評価基準の具体化は、人事や経営メンバーが決定し、現場はそれを受け止め解釈して活用するという進め方が多く見られます。今回のマネジャーが議論を尽くして結論を出していこう、という営みは、手間と時間がかかるものの、実際に評価する側/評価される側それぞれの納得感の醸成に有効だったといいます。
この取り組みを、拠点をまたいで全マネージャーが一緒になって進めることで、「各拠点の情報が共有され、行動と評価の紐づけにあたっても他拠点での具体例を引用して説明できるようになりました」と新沼氏が語るように、部門で共有する「望ましい行動原則」の具体例の蓄積にもなっています。
数年にわたるプロジェクトの一つの区切りとして、各チームの「ありたい姿」を全メンバーで議論する機会を設けました。レゴ®シリアスプレイ®という技法を用いて自分たちの拠点やチームで実現したいことを表現し、互いにプレゼンテーションするセッションを実施しました。
「あれは誰もが『楽しかった』と言っていましたね。通常、社内の研修といえば座学がメインで堅苦しいものが多い。会食などで親睦を深めるのもいいのですが、それだと肝心なことが共有できていなかったりする。だから、楽しくて、かつ議論や意見交換ができる方法を提案いただいたのは助かりました。もっと現場を巻き込んでいくためには『楽しさ』や『わかりやすさ』が重要だと感じました」(新沼氏)
「私達だけでやろうとしても、なかなかうまく進まなかったと思います。ブリコルールさんに客観的な見立てや専門的な知識・技術を提供いただき、要となって進行してもらったおかげで前向きに進められるようになりました」(古川氏)、「いろんな会社に関わっているブリコルールさんだからこそ、私達に合った形で進めていただけたのだと感じました」(町田氏)と、専門家が第三者として関わることの価値についても評価いただきました。
約3年間にわたるプロジェクトは現在も進行中であり、その間に各拠点・チームの雰囲気も改善され、多くの人がその変化を肌で感じているといいます。
「一番変わったのは、『大きな組織で何も変えられない』という閉塞感が払拭されたことでしょう。大企業にあっても個人やチームで変えられること、改善できることは必ずあり、自分たちでも働きやすさややりがいを高めていける。マネージャーが中心となって、その気付きを得られたことは大きいと思っています。ただ、まだ変化がサーベイ数値の大幅な向上には現れていません。サーベイスコアはあくまで指標ではありますが、結果の一喜一憂に留まらないで、その要因について引き続き考察しているところです」(大串氏)
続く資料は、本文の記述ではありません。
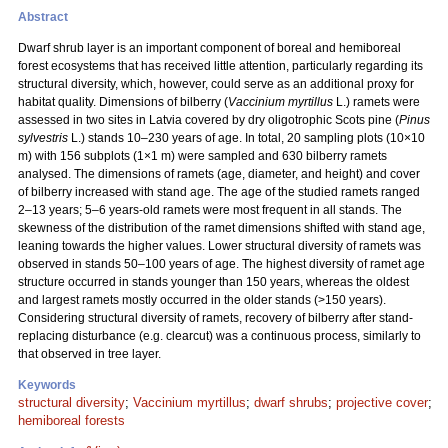
Abstract
Dwarf shrub layer is an important component of boreal and hemiboreal
forest ecosystems that has received little attention, particularly regarding its
structural diversity, which, however, could serve as an additional proxy for
habitat quality. Dimensions of bilberry (
Vaccinium myrtillus
L.) ramets were
assessed in two sites in Latvia covered by dry oligotrophic Scots pine (
Pinus
sylvestris
L.) stands 10–230 years of age. In total, 20 sampling plots (10×10
m) with 156 subplots (1×1 m) were sampled and 630 bilberry ramets
analysed. The dimensions of ramets (age, diameter, and height) and cover
of bilberry increased with stand age. The age of the studied ramets ranged
2–13 years; 5–6 years-old ramets were most frequent in all stands. The
skewness of the distribution of the ramet dimensions shifted with stand age,
leaning towards the higher values. Lower structural diversity of ramets was
observed in stands 50–100 years of age. The highest diversity of ramet age
structure occurred in stands younger than 150 years, whereas the oldest
and largest ramets mostly occurred in the older stands (>150 years).
Considering structural diversity of ramets, recovery of bilberry after stand-
replacing disturbance (e.g. clearcut) was a continuous process, similarly to
that observed in tree layer.
Keywords
structural diversity
;
Vaccinium myrtillus
;
dwarf shrubs
;
projective cover
;
hemiboreal forests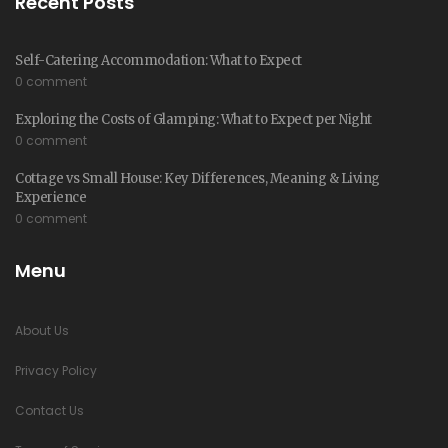
Recent Posts
Self-Catering Accommodation: What to Expect
0 comment
Exploring the Costs of Glamping: What to Expect per Night
0 comment
Cottage vs Small House: Key Differences, Meaning & Living
Experience
0 comment
Menu
About Us
Privacy Policy
Contact Us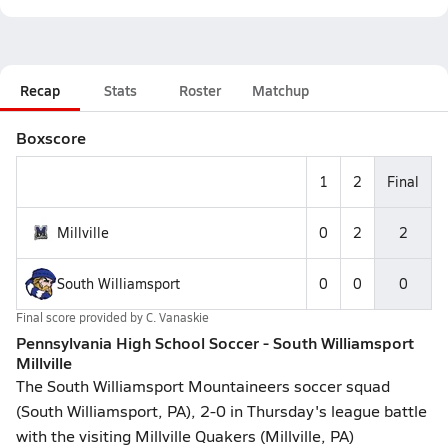
Recap
Stats
Roster
Matchup
Boxscore
1
2
Final
Millville
0
2
2
South Williamsport
0
0
0
Final score provided by
C. Vanaskie
Pennsylvania High School Soccer - South Williamsport
Millville
The South Williamsport Mountaineers soccer squad
(South Williamsport, PA), 2-0 in Thursday's league battle
with the visiting Millville Quakers (Millville, PA)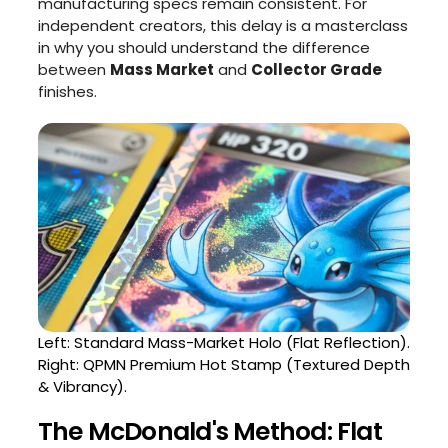
manufacturing specs remain consistent. For
independent creators, this delay is a masterclass
in why you should understand the difference
between
Mass Market
and
Collector Grade
finishes.
Left: Standard Mass-Market Holo (Flat Reflection).
Right: QPMN Premium Hot Stamp (Textured Depth
& Vibrancy).
The McDonald's Method: Flat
町田氏は、「参加したメンバーは、明らかに自律的な行動を重要と理解し始め、コミュニケーションの取り方なども変わってきています。これまで私が主導して進めることも多かったのですが、今は主体的に動いて自走できるようになってきました。その意味で、サーベイに反映されていくのもあと一押しだと思います」と語り、新沼氏も、「マネージャーのエンゲージメントの高さはコミュニケーションの密度に比例して上がってきています。これからはメンバーが主体的に発言・行動できるような機会を提供していくことが必要」と強調します。
他にも、「組織変革の理由や背景の十分な説明を行うべきではないか」「楽しそうにやりがいを持って取り組む人の事例を見せていくといいのではないか」など、今後についての様々な仮説やアイデアがインタビュー中にも続々と出てきました。
そんなマネージャーの皆さんをみて、大串氏は「忙しい中でも自主的に動いていて、チームやメンバーを引っ張ってくれることに頼もしさを感じています。ただ、個人でできることには限界があるので、ぜひ仲間を増やして皆を巻き込んでいってほしいですね」と語ります。
チームでも個人でも、主体的に動くことで変えられることがある。その確信の下、NEC通信システム第三テレコムソリューション事業部 一開のモダナイゼーションは全体化に向けてスタートを切ったばかりとも言えます。大きな組織内の小さな変革が、どのように変化を起こし、組織に影響を与えていくのか、今後の成果が期待されます。
プロジェクトメンバーの皆様方と。右は人事総務本部の小松育恵氏。
一開は当社のコアとなるテレコム領域を支える重要な部門であり、皆さんがとても忙しいことは知っていたので、「はたして組織開発に時間を割けるのか?」と、実は心配していました。部門長である大串さんの熱意を、マネージャーの皆さんが受け止めてプロジェクトという形で進行できたのは、ブリコルールさんのアシストがあったからだと思います。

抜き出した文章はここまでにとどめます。